Chicken burgers

Total: 1 hr 10 min. | Active: 1 hr 10 min.

Ingredients

for 4 person

Carrot puree
400 g carrots, peeled, cut in half lengthwise and crosswise
2 sprig thyme
1 piece aluminium foil
¼ tsp salt
1 tbsp olive oil
Charcoal/gas/electric grill:
chicken breasts (each approx. 170 g), halved crosswise
½ tbsp olive oil
¼ tsp salt
lye rolls, cut in half
Burgers
baby lettuce, whole leaves
cheese slices (e.g. Lucerne cream cheese), halved
50 g cherry tomatoes, cut into slices

How it's done

Carrot puree

Place the carrots and thyme on foil, seal the foil.

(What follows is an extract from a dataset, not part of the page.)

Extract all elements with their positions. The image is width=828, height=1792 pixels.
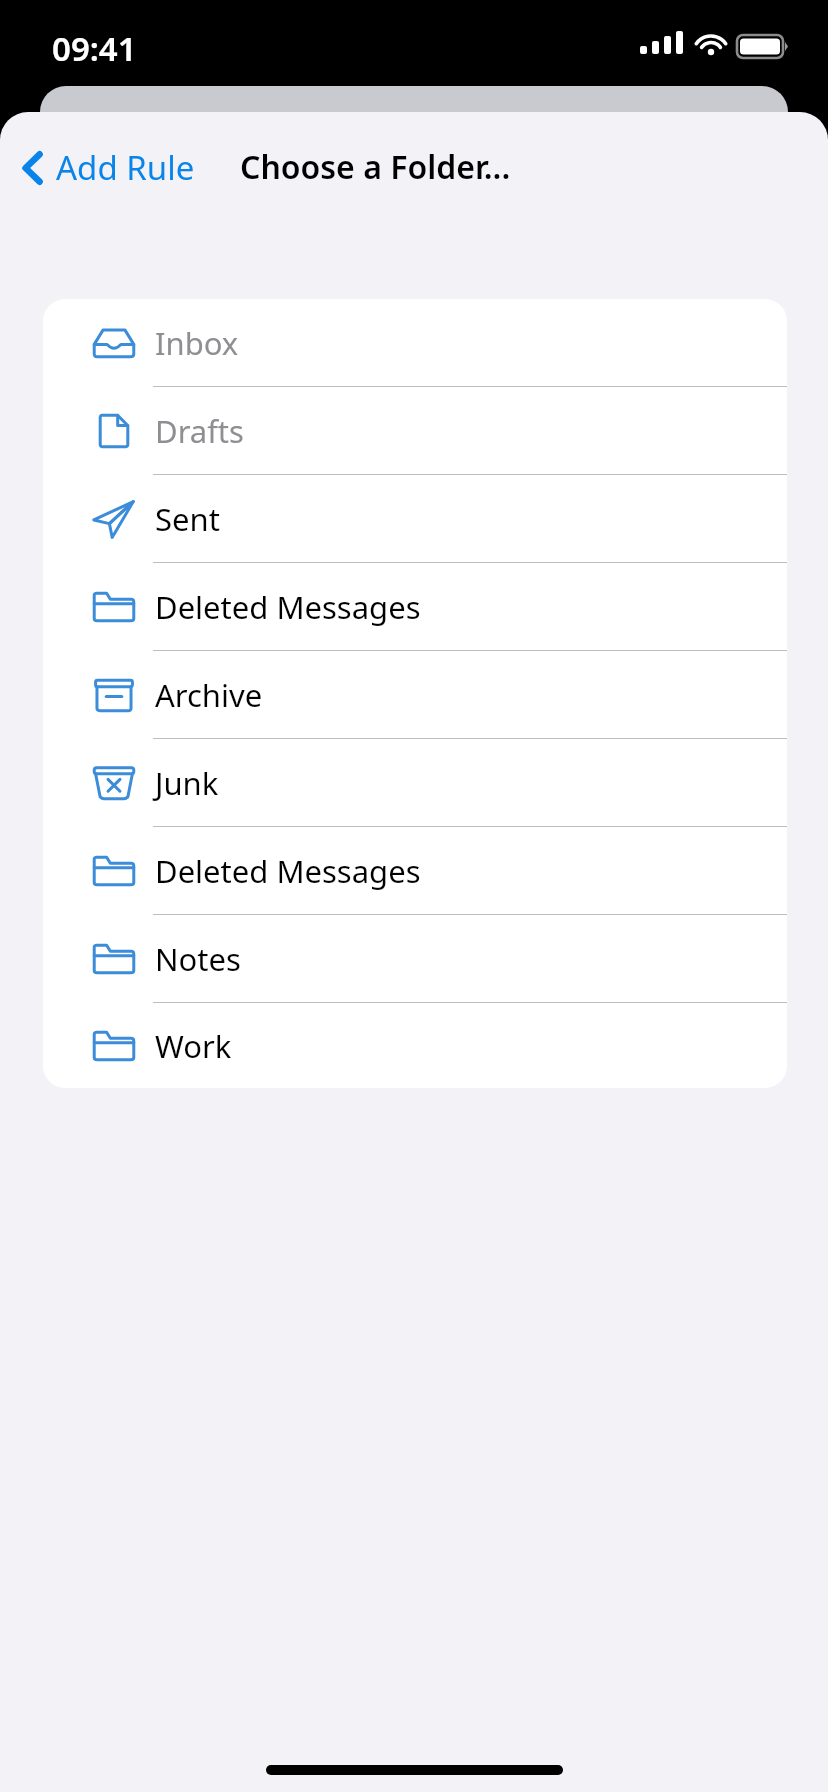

Charcoal/gas/electric grill: Cover and grill the carrots over/on a medium heat (approx. 200 °C for approx. 45 mins. until soft. Remove the thyme, puree the carrots with the salt and oil.

Charcoal/gas/electric grill:

Brush the chicken breasts with oil, season with salt. Grill over/on a medium heat (approx. 220 °C for approx. 4 mins. on each side. Grill the halved burger buns alongside for the final 2 mins.

Burgers

Spread the carrot puree over the top and bottom half of each burger bun. Add the lettuce, chicken, cheese and cherry tomatoes, cover with the top half of the bun.